Canadian Underwriter
News

How brokerage owners want to pass on their businesses


April 26, 2024   by Philip Porado

For sale sign representing brokerage owners having to sell their companies

Print this page Share

Where would you like to leave things? It’s a critical question for Canada’s property and casualty (P&C) brokers, especially given the seniority of brokers represented in Canadian Underwriter’s 2024 annual National Broker Survey.

More than 200 brokers nationwide shared views about challenges for the broker distribution channel. The CU survey is sponsored by Sovereign Insurance.

In keeping with industry demographic studies conducted by the Insurance Institute of Canada over the past decade, a significant proportion of brokers filling out our survey over the past five years has been 50 or older.

That spurred CU to add questions to 2024’s survey about how brokers will pass their businesses on to new ownership and retire. In many ways, results for those questions aren’t surprising given the home-grown character of many Canadian P&C insurance brokerages.

 

Ownership options

Brokers were asked to select from several potential options for transferring their businesses to new ownership. The question permitted them to pick multiple viable strategies, so the total doesn’t add up to 100%.

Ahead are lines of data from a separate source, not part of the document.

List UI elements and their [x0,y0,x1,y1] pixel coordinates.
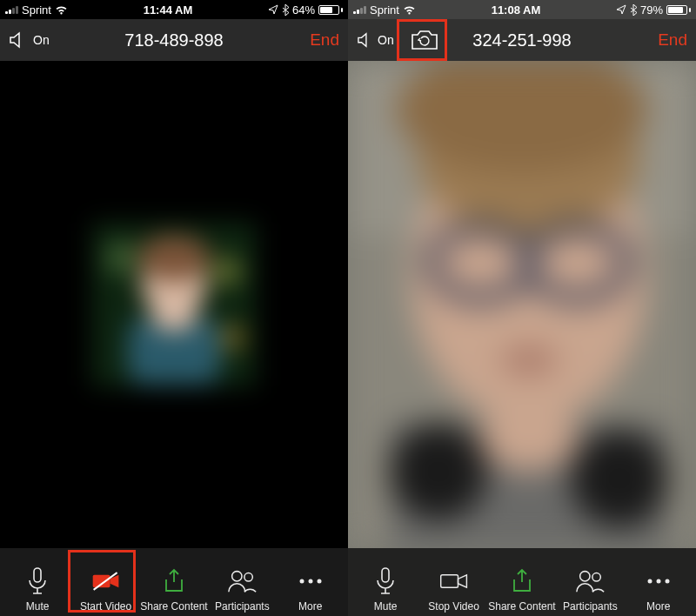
participant-avatar [91,222,257,387]
end-call-button[interactable]: End [310,30,339,50]
bluetooth-icon [282,4,289,16]
microphone-icon [370,566,401,597]
mute-button[interactable]: Mute [351,555,419,613]
share-content-button[interactable]: Share Content [488,555,556,613]
participants-button[interactable]: Participants [556,555,624,613]
svg-point-31 [580,572,590,581]
video-area[interactable] [348,61,696,548]
location-icon [268,4,278,15]
svg-point-5 [137,235,211,281]
signal-icon [353,5,366,14]
battery-pct: 64% [292,3,315,17]
video-label: Start Video [80,600,131,613]
status-bar: Sprint 11:44 AM 64% [0,0,348,19]
svg-point-14 [308,579,312,584]
status-right: 64% [268,3,343,17]
mute-label: Mute [374,600,398,613]
svg-point-15 [317,579,321,584]
svg-rect-30 [440,575,458,587]
phone-left: Sprint 11:44 AM 64% [0,0,348,616]
share-icon [506,566,538,597]
svg-point-7 [151,305,197,331]
status-bar: Sprint 11:08 AM 79% [348,0,696,19]
svg-rect-29 [382,568,389,582]
participants-icon [574,566,606,597]
more-label: More [646,600,670,613]
speaker-label: On [378,33,394,47]
battery-pct: 79% [640,3,663,17]
share-label: Share Content [488,600,555,613]
svg-point-3 [218,325,244,351]
carrier-label: Sprint [22,3,51,17]
speaker-toggle[interactable]: On [357,32,394,48]
more-icon [643,566,674,597]
svg-point-1 [104,242,137,275]
wifi-icon [403,5,416,15]
stop-video-button[interactable]: Stop Video [420,555,488,613]
video-label: Stop Video [428,600,479,613]
speaker-toggle[interactable]: On [9,31,50,49]
location-icon [616,4,626,15]
battery-icon [666,5,691,15]
svg-rect-9 [92,575,110,587]
speaker-icon [357,32,374,48]
more-icon [295,566,326,597]
switch-camera-button[interactable] [410,29,439,51]
meeting-id[interactable]: 324-251-998 [472,30,571,50]
svg-point-26 [390,423,487,520]
svg-point-11 [232,572,242,581]
self-video [348,61,696,548]
start-video-button[interactable]: Start Video [72,555,140,613]
svg-point-34 [656,579,660,584]
status-left: Sprint [353,3,416,17]
more-label: More [298,600,322,613]
switch-camera-icon [410,29,439,51]
bottom-toolbar: Mute Stop Video Share Content Participan… [348,548,696,616]
participants-label: Participants [563,600,618,613]
participants-icon [226,566,258,597]
more-button[interactable]: More [625,555,693,613]
status-right: 79% [616,3,691,17]
meeting-id[interactable]: 718-489-898 [124,30,223,50]
svg-point-12 [244,573,252,581]
svg-point-32 [592,573,600,581]
svg-rect-8 [34,568,41,582]
signal-icon [5,5,18,14]
video-area[interactable] [0,61,348,548]
svg-point-24 [501,346,557,374]
video-off-icon [90,566,122,597]
clock: 11:44 AM [144,3,193,17]
mute-label: Mute [26,600,50,613]
status-left: Sprint [5,3,68,17]
wifi-icon [55,5,68,15]
svg-point-28 [480,402,578,472]
video-on-icon [438,566,470,597]
more-button[interactable]: More [277,555,345,613]
battery-icon [318,5,343,15]
top-toolbar: On 718-489-898 End [0,19,348,61]
microphone-icon [22,566,53,597]
carrier-label: Sprint [370,3,399,17]
bottom-toolbar: Mute Start Video Share Content Participa… [0,548,348,616]
share-icon [158,566,190,597]
clock: 11:08 AM [492,3,541,17]
mute-button[interactable]: Mute [3,555,71,613]
svg-point-13 [299,579,304,584]
share-label: Share Content [140,600,207,613]
share-content-button[interactable]: Share Content [140,555,208,613]
svg-point-27 [571,430,668,527]
top-toolbar: On 324-251-998 End [348,19,696,61]
end-call-button[interactable]: End [658,30,687,50]
phone-right: Sprint 11:08 AM 79% [348,0,696,616]
svg-point-2 [212,257,242,286]
speaker-icon [9,31,28,49]
participants-label: Participants [215,600,270,613]
bluetooth-icon [630,4,637,16]
svg-point-35 [665,579,669,584]
svg-point-33 [647,579,652,584]
participants-button[interactable]: Participants [208,555,276,613]
speaker-label: On [33,33,50,47]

Forty-four percent of brokers say they’d explore selling their shares to current partners or co-owners. Close second choices include 43% opting to sell to a consolidator, 38% saying they’ll sell to family members, and another 38% considering sales to current managers and employees.

“By selling to a trusted face, it keeps that connection going for them,” says a woman respondent looking to sell to existing managers and employees. “And we believe if the manager/employee knows they will buy into the business, they will work for it like it is theirs to build.

“It encourages loyalty and hard work.”

Selling to a private equity firm is a less popular option (27%), as is a sale to an insurance company (14%), and only 3% say they’d consider closing the business altogether.

 

Preferred options

But when those same brokers were asked to select their preferred method of business transfer, 27% see sales to family members as the best option. And there’s a three-way tie, at 16% each, among owners wanting to sell their shares to current partners or co-owners, current managers and employees, or to brokerage consolidators.

One respondent at a medium-sized firm (between 20 and 99 team members) plans to “pass my successful company to my family members for stable income and for the good of the employees.”

Still, family succession isn’t always practical. “The business has grown too large to sell to employees who are not willing to take the chance or bear the debt,” says one broker with three decades in the business. “Nor do I want to extend terms or risk of carrying to the same employees. No third-generation family members [are] interested.”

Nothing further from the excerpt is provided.